Pub Date: Nov. 29th, 1967
ISBN: 0802151981
Publisher: Grove

Johnny Rico is as much of a caricature as his name, a posturing stud, known in homosexual jargon as ""a very butch number."" He's taken a three year sabbatical, maintaining a puritanical rite of purification from the life he'd led before in L.A. as a male hustler. But now he returns, like an alcoholic stealing to the cupboard, possessed with a drive to free himself forever from the horrible fascination of places like Pershing Square, the top balconies of decrepit movie houses, Griffith Park. It turns into an obsession with numbers: he gives himself ten days...ten days in which to have thirty men and then quit. But we know he is doomed from the start since the author painstakingly points out that Johnny's ultimate, consuming need is to be desired.

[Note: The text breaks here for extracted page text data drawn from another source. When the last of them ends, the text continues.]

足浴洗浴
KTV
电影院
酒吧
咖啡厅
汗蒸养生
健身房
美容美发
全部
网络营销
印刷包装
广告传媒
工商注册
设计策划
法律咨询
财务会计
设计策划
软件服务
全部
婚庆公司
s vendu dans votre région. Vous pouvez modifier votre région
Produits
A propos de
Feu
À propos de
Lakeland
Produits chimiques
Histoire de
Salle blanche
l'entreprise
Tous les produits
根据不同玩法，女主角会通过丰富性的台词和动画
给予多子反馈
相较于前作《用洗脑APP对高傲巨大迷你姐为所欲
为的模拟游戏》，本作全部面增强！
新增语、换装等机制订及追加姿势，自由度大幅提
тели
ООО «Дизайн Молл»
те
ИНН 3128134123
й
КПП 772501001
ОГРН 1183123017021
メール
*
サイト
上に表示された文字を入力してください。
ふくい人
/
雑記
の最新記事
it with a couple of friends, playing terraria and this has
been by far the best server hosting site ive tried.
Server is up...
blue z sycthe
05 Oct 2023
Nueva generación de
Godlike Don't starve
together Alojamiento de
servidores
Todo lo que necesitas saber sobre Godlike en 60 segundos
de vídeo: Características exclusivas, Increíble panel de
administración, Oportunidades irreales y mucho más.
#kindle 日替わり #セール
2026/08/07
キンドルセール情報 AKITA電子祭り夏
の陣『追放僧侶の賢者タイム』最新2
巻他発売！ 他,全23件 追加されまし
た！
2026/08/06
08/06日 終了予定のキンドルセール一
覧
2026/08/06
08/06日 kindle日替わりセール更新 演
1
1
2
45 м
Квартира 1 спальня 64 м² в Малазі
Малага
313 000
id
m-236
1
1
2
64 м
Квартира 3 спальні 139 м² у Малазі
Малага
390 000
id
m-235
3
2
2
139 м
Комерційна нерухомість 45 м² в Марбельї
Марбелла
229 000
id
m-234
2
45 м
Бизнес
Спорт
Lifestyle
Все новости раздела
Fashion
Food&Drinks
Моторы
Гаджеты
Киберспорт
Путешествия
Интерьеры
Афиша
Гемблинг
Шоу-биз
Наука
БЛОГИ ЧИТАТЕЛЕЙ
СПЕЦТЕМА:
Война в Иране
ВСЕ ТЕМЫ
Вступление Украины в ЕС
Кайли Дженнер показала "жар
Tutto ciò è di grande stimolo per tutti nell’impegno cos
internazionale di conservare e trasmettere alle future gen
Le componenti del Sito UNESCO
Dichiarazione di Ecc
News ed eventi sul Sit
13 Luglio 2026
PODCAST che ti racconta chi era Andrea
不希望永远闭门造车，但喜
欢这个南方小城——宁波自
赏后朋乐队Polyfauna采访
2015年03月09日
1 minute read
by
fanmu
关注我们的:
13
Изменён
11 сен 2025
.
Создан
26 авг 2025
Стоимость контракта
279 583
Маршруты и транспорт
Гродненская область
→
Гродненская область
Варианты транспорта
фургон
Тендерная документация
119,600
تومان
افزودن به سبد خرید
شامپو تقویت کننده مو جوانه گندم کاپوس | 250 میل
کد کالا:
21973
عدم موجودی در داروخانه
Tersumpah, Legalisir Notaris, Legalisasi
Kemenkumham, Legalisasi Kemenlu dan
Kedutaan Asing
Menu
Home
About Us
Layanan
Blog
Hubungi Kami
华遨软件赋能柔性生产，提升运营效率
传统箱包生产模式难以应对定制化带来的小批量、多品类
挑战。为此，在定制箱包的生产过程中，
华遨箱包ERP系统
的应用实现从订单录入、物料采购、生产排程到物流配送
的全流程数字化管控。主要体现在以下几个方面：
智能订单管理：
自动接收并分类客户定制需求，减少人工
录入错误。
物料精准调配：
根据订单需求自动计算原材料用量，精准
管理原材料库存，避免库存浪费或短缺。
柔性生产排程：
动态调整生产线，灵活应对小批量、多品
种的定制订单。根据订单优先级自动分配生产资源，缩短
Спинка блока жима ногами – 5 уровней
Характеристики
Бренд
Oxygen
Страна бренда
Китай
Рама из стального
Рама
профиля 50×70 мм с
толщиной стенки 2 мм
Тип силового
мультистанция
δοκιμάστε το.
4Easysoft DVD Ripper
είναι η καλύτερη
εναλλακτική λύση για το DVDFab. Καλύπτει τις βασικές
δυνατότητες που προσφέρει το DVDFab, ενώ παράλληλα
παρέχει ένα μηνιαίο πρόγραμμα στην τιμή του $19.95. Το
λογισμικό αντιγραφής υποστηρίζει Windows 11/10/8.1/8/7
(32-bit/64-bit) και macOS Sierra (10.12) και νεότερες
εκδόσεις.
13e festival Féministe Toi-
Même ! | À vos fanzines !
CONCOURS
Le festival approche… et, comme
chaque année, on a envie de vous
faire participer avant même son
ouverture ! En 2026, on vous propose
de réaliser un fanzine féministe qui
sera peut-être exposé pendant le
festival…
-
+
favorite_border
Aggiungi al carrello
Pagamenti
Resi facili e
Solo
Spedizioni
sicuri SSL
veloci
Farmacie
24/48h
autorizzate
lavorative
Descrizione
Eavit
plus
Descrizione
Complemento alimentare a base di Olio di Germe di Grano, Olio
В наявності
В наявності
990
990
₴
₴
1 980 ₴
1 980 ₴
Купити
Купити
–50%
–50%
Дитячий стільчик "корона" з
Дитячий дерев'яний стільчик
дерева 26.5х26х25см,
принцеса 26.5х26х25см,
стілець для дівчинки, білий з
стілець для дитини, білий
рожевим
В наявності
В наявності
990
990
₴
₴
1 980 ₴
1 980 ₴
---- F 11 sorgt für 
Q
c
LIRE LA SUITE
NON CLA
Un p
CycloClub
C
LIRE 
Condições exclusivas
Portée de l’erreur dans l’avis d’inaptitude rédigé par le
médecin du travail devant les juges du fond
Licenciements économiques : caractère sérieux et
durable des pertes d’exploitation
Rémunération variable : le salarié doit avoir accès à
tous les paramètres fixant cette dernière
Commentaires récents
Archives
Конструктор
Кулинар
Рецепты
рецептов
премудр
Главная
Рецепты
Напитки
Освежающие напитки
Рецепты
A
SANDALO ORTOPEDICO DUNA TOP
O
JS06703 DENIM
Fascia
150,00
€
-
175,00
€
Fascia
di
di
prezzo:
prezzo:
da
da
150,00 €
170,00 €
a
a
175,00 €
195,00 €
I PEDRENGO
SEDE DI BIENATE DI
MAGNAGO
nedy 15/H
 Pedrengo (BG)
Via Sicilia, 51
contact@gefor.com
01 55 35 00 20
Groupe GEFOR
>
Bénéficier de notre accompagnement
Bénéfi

He considers himself ""straight"" according to ""The Myth of the Street""; the quaint notion that since he never allows or performs certain intimacies, he's still a regular guy. But he gradually becomes corrupted during the frenetic ten-day activities which see him make his goal, lose his soul. There is a certain perverse honesty about the book that makes it less a novel, more a psycho/sociological study about this Twilight Zone. As one conquest, discussing a previous relationship with a writer remarks: ""Now every time I pick up a hustler, I wonder if I'm going to end up between the sheets of a bed or the sheets of a book."" Maybe he has. By the author of City of Night.